All News 18:44 September 30, 2016

(ATTN: ADDS more info, details throughout)
By Joo Kyung-don

SEOUL, Sept. 30 (Yonhap) -- South Korean football champions Jeonbuk Hyundai Motors have been deducted nine points in their current campaign after their scout was convicted for bribery.

The K League, the operator of the pro football league, said on Friday its disciplinary committee has decided to impose the penalty on Jeonbuk for the 2016 season. The two-time defending champions also have to pay a 100 million won (US$90,700) fine.

The decision was announced two days after the Busan District Court sentenced a Jeonbuk scout, identified only by his surname Cha, to a six-month suspended jail term. Local prosecutors indicted him in May on charges of bribing two referees in 2013.

"Bribing referees is a degrading treatment of referees' character, a breach of faith for fans and a contemptuous act against football," said Cho Nam-don, who leads the league's disciplinary committee. "Such an act cannot be tolerated."

Jeonbuk are currently the leaders in the top-tier K League Classic with an undefeated record of 18 wins and 14 draws, 14 points ahead of FC Seoul with 68. Teams are awarded three points for a win, one point for a draw and zero for a loss.

With the penalty, Jeonbuk now have 59 points, just five up on FC Seoul (16 wins, six draws and 10 losses) with six matches remaining.

The K League previously slapped Gyeongnam FC with a 10-point deduction and a 70 million won fine for the 2016 season after their club executives were also convicted of bribery last year. Under league rules, Jeonbuk could have faced relegation to the second division, or even expulsion from the league.

Cho, who is also an attorney, said, however, Jeonbuk's case is not more severe than Gyeongnam's considering the scale of the corruption.

"In Jeonbuk's case, a scout gave total of 5 million won to two referees, but in Gyeongnam's case, the president of the club created a slush fund and handed 64 million won to referees with other officials," Cho said at the press conference. "Unlike Gyeongnam's case, we concluded that other Jeonbuk employees were not involved in this bribery scandal."

Cho also explained it couldn't mete out punishment earlier because the Jeonbuk scout had consistently denied his allegations.
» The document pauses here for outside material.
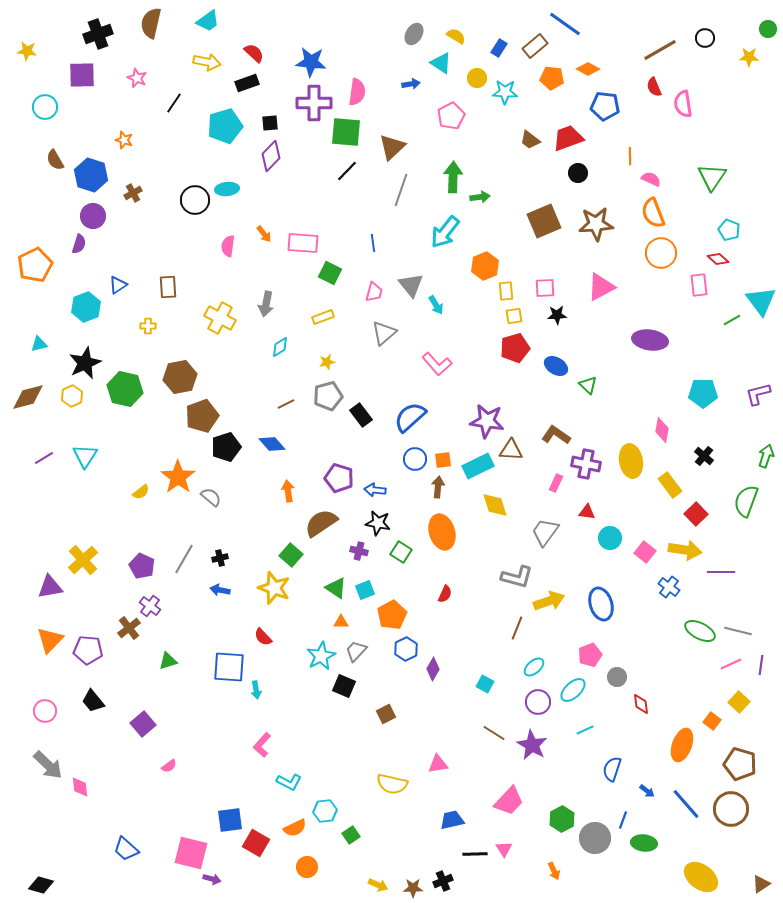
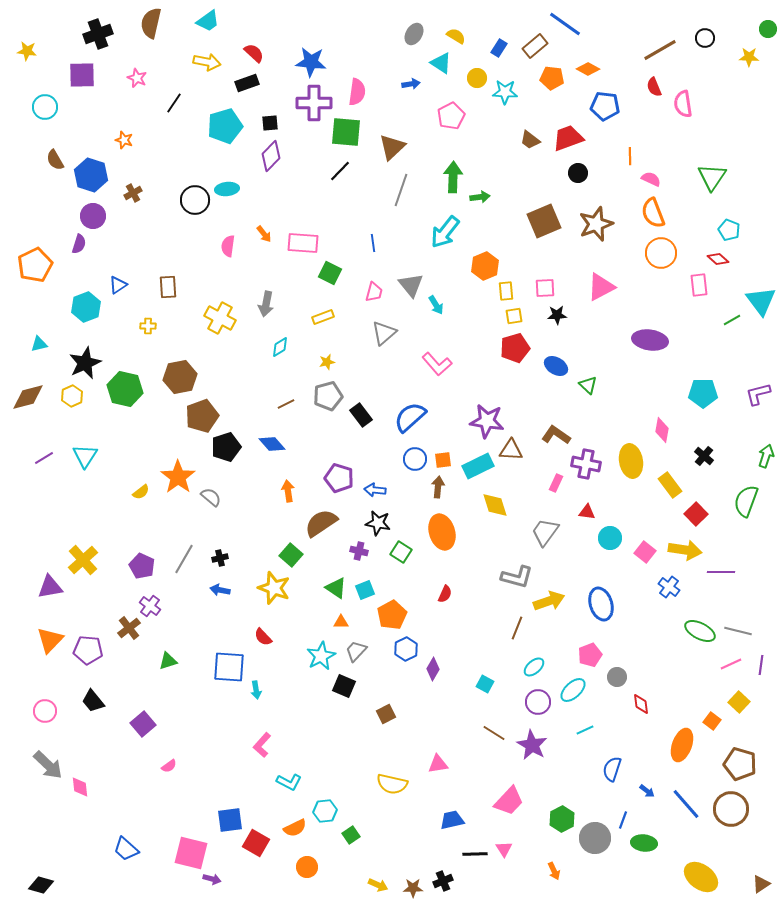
black line at (347, 171): moved 7 px left
brown star at (596, 224): rotated 16 degrees counterclockwise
He added that in Gyeongnam's case, the suspects admitted their charges and the prosecutors gave the league the necessary information quickly.

"We couldn't decide our punishment without confirming all the facts," he said. "We needed to secure objectivity in our decision."

Cho said the disciplinary committee concluded that there was no evidence of match-fixing although the two referees accepted the bribes. The six committee members reviewed eight matches in 2013 that the two referees handled, but said none of those matches were fixed.

In 2013, Jeonbuk finished third in the league with a record of 18 wins, nine draws and 11 losses. They earned 12 points in eight matches that the convicted referees worked.

Cho also pointed out Jeonbuk's haughty attitude. He said even if the scout committed the bribery on his own, Jeonbuk are responsible for negligence in employee management.

"Jeonbuk didn't cooperate well with our investigation," he said. "They didn't take any responsible action even though South Korean football's reputation has suffered. Jeonbuk are one of the clubs that represents South Korean football and because they damaged our reputation, we thought they should be given proper punishment."

Jeonbuk are one of the premier clubs in South Korean pro football. They have won the first-tier K League Classic title four times, including three of the past five seasons, and triumphed at the Asian Football Confederation (AFC) Champions League in 2006.

Jeonbuk are also one step closer to reaching the AFC Champions League final this year after beating FC Seoul 4-1 in their first semifinal leg Wednesday.

"We're deeply sorry for troubling our fans with this incident," Jeonbuk said in a statement. "All our employees, players and coaching staff feel remorse for this incident."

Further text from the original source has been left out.